[Collection entries]
------------

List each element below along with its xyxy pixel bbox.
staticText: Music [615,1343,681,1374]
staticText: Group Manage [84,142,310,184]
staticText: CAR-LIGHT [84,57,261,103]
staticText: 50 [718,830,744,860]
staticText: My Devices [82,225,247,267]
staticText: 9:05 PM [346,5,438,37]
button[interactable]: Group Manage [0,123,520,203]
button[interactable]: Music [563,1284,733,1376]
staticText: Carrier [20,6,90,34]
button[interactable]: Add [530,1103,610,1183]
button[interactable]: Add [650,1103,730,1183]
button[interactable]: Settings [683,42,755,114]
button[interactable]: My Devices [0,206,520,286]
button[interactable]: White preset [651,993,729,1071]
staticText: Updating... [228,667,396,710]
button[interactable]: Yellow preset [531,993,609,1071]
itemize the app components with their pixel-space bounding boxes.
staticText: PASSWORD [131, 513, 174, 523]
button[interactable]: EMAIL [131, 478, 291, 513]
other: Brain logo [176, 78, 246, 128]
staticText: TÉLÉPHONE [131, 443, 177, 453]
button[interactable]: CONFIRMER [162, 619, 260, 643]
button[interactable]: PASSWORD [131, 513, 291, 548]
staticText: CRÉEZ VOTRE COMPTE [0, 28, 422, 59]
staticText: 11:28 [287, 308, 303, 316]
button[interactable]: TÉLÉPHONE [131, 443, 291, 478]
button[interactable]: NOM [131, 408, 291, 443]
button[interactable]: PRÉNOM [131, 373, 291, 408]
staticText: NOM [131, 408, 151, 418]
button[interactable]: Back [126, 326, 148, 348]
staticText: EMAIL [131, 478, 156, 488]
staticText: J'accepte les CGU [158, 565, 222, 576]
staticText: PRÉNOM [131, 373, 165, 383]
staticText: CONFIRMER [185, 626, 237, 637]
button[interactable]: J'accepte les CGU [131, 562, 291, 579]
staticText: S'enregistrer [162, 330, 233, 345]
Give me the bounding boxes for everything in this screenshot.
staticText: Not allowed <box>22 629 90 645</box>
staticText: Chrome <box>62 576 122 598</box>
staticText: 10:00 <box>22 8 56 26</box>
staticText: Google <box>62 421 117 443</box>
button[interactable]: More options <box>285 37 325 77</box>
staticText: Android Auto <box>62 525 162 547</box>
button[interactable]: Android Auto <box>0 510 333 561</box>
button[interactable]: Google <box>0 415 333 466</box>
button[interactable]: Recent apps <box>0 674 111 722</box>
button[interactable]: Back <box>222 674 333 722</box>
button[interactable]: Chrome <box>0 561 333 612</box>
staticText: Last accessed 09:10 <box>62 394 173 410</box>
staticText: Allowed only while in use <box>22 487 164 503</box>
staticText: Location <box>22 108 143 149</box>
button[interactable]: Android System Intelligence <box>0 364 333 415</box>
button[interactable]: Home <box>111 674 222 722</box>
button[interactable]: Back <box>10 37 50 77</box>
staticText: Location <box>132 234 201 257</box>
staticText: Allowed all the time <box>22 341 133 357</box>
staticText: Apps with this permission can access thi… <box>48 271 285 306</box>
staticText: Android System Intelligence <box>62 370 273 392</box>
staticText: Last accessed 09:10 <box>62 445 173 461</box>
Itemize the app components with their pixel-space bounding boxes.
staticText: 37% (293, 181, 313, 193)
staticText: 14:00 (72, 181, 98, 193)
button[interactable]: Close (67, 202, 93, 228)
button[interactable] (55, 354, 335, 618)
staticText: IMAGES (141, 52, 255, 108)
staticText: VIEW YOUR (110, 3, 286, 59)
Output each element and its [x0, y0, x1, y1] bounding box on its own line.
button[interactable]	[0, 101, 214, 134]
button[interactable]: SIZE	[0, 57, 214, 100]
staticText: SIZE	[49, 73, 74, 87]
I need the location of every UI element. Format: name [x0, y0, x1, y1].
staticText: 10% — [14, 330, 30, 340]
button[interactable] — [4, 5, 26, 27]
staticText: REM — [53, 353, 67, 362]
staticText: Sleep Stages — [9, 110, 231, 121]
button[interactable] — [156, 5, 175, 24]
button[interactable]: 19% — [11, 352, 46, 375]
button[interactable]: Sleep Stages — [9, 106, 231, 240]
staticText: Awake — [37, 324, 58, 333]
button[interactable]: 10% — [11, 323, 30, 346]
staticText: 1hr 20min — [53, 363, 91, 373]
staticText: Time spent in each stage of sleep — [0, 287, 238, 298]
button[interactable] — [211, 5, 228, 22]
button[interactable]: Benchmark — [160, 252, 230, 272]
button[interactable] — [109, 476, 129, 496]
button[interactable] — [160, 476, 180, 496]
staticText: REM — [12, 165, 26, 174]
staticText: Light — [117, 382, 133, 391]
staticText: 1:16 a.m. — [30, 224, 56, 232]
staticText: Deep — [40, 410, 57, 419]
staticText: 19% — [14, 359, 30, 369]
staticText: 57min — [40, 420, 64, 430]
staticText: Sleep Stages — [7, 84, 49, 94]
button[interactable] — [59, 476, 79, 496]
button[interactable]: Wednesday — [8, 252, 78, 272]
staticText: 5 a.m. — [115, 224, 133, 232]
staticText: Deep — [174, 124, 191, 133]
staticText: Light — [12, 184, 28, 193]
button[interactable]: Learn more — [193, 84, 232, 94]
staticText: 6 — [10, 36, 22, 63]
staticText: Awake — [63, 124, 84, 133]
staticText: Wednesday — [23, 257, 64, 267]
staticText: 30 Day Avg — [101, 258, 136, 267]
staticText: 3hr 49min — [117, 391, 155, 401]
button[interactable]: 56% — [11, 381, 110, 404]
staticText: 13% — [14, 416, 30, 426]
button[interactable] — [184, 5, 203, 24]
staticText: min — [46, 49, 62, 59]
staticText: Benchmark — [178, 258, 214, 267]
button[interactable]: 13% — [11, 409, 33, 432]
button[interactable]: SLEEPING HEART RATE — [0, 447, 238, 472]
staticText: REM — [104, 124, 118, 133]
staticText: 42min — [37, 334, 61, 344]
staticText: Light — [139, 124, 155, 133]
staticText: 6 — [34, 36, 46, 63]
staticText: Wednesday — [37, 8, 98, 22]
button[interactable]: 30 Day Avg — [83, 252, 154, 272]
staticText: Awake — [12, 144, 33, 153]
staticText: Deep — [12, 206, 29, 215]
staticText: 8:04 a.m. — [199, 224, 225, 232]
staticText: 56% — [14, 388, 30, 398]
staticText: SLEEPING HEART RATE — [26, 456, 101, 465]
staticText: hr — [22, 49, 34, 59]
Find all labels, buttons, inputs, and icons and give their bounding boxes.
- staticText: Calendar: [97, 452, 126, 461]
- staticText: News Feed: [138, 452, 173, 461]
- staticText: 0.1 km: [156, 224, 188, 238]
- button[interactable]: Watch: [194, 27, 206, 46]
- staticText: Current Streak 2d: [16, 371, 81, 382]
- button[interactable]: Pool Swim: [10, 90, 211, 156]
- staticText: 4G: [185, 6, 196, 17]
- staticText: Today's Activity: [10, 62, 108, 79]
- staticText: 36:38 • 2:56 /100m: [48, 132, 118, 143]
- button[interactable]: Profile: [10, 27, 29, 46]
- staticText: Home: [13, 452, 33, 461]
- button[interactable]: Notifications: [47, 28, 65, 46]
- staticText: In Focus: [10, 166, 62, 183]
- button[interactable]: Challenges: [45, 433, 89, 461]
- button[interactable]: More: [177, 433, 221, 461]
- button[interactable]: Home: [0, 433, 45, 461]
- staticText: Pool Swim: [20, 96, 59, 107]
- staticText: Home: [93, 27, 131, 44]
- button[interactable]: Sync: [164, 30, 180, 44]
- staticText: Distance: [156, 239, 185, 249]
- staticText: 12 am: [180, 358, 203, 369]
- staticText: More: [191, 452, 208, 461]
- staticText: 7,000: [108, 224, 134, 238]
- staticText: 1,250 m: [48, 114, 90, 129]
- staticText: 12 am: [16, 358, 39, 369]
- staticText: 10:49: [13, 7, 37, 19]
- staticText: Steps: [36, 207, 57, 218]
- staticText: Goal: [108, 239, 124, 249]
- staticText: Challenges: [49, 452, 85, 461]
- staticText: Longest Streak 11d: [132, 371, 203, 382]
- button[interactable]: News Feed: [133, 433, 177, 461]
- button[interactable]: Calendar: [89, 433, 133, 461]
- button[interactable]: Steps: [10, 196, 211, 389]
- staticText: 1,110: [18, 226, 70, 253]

------------

WHAT THIS TASK INVOLVES
Could you state how many lines above include the word "pixel"? Reply with that number alone.

RESPONSE TO THIS TASK
3